[Dataset excerpts]
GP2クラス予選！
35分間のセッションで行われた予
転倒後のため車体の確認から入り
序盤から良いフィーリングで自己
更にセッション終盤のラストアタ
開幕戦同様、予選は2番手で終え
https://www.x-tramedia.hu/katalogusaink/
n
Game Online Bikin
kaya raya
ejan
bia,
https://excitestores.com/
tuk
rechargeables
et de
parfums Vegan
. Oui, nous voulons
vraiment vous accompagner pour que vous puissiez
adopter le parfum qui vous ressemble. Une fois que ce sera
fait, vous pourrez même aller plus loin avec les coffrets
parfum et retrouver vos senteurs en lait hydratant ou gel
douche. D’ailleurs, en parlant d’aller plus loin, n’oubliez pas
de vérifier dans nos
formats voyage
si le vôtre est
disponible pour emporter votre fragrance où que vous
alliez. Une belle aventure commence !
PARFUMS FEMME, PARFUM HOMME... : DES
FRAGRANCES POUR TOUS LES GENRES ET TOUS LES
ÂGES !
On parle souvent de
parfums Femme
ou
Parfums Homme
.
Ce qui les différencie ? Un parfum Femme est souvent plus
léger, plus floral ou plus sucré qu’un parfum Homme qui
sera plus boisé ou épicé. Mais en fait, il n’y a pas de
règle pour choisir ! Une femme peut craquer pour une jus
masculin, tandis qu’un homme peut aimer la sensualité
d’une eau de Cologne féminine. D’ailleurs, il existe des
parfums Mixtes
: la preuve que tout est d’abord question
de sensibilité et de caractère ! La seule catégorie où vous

==

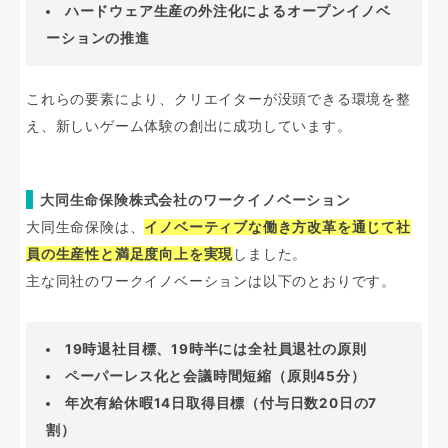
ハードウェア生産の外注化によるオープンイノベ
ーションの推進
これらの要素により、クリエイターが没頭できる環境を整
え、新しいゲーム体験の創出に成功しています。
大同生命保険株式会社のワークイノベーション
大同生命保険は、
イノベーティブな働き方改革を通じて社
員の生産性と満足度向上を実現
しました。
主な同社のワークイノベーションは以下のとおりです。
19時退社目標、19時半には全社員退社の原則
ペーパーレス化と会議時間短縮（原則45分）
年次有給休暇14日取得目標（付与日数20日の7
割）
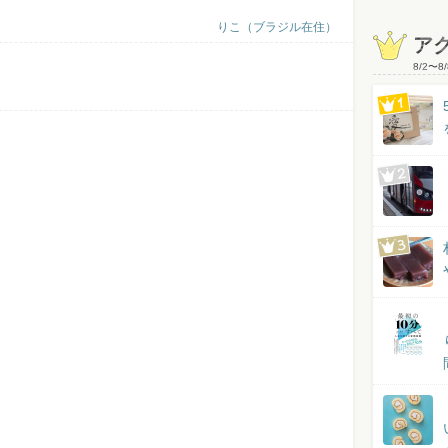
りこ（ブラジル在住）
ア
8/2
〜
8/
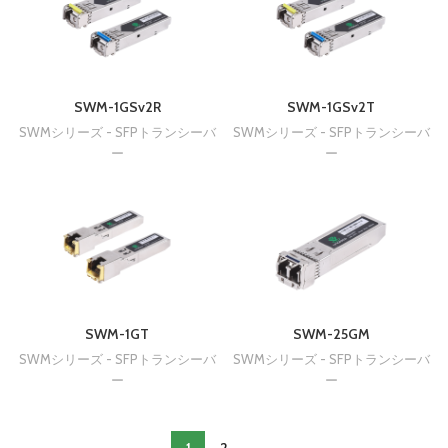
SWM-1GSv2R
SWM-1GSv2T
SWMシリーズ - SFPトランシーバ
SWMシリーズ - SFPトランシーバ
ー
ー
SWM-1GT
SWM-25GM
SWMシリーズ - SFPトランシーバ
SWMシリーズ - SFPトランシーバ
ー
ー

==

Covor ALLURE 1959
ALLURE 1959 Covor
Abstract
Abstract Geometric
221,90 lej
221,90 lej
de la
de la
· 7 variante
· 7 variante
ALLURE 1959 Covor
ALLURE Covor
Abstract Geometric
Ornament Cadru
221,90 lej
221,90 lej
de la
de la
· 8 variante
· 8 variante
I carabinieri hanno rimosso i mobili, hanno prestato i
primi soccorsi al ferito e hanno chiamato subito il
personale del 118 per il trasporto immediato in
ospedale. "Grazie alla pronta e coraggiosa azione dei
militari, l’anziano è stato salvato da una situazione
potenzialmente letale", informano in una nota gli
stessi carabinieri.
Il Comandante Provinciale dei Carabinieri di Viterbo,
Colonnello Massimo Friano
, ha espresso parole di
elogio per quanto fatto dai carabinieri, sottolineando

> WHAT TO WORK ON
Proceeding from the line containing "primi soccorsi al" through the line containing "elogio per quanto", transcribe the lines above exactly, both end lines included.

> TASK ANSWER
primi soccorsi al ferito e hanno chiamato subito il
personale del 118 per il trasporto immediato in
ospedale. "Grazie alla pronta e coraggiosa azione dei
militari, l’anziano è stato salvato da una situazione
potenzialmente letale", informano in una nota gli
stessi carabinieri.
Il Comandante Provinciale dei Carabinieri di Viterbo,
Colonnello Massimo Friano
, ha espresso parole di
elogio per quanto fatto dai carabinieri, sottolineando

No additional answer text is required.